■ Task ■
As the lines appear below, please set them down exactly, starting at the first and finishing with the one containing "to best serve".

************

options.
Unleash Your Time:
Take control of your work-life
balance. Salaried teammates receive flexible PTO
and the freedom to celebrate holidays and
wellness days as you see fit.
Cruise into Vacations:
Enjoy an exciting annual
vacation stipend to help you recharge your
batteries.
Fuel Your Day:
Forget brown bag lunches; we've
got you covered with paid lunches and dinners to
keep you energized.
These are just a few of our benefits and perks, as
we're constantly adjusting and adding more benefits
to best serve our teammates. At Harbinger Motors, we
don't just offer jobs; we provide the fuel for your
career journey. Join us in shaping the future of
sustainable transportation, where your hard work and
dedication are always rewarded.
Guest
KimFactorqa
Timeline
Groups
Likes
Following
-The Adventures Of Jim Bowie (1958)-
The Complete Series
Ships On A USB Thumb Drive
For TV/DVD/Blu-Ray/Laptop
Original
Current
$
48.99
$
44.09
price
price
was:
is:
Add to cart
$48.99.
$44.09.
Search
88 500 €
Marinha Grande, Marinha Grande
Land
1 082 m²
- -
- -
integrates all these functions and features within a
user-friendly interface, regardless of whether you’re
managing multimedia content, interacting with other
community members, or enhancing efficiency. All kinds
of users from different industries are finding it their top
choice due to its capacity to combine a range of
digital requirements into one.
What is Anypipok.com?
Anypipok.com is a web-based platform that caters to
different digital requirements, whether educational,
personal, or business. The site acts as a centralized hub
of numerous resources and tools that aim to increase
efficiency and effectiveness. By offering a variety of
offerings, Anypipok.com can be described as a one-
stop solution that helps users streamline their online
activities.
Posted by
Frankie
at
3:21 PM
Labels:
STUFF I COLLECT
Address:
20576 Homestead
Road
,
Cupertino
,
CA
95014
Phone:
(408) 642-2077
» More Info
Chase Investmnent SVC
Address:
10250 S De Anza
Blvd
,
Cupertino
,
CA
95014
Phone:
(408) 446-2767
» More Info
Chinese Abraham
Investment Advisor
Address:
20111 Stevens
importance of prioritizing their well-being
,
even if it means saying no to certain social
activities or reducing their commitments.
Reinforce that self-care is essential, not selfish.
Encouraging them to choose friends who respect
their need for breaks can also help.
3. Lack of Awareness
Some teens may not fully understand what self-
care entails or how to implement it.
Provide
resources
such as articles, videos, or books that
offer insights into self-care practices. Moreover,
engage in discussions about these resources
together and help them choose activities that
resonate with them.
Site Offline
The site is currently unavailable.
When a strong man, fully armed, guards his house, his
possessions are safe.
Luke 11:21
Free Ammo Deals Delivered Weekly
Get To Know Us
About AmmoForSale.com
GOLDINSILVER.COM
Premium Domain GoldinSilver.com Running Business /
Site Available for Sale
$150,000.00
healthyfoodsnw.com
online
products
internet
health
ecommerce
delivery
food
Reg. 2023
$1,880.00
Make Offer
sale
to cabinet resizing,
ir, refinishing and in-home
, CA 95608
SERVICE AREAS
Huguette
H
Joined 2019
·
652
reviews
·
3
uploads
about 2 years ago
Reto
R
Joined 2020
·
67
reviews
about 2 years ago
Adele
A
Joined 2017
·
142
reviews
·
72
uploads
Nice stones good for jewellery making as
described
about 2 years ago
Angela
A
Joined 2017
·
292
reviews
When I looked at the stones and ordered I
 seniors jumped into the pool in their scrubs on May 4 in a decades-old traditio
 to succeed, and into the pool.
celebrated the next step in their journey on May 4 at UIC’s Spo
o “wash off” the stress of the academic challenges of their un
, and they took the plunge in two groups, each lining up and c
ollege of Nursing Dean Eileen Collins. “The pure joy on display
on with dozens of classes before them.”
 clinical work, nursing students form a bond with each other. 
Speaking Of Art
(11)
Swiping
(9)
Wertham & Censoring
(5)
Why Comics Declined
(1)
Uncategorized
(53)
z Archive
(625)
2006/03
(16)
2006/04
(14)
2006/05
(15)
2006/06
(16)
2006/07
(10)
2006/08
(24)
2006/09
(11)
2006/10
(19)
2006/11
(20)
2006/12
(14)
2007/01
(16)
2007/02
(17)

************

■ Result of this exercise ■
options.
Unleash Your Time:
Take control of your work-life
balance. Salaried teammates receive flexible PTO
and the freedom to celebrate holidays and
wellness days as you see fit.
Cruise into Vacations:
Enjoy an exciting annual
vacation stipend to help you recharge your
batteries.
Fuel Your Day:
Forget brown bag lunches; we've
got you covered with paid lunches and dinners to
keep you energized.
These are just a few of our benefits and perks, as
we're constantly adjusting and adding more benefits
to best serve our teammates. At Harbinger Motors, we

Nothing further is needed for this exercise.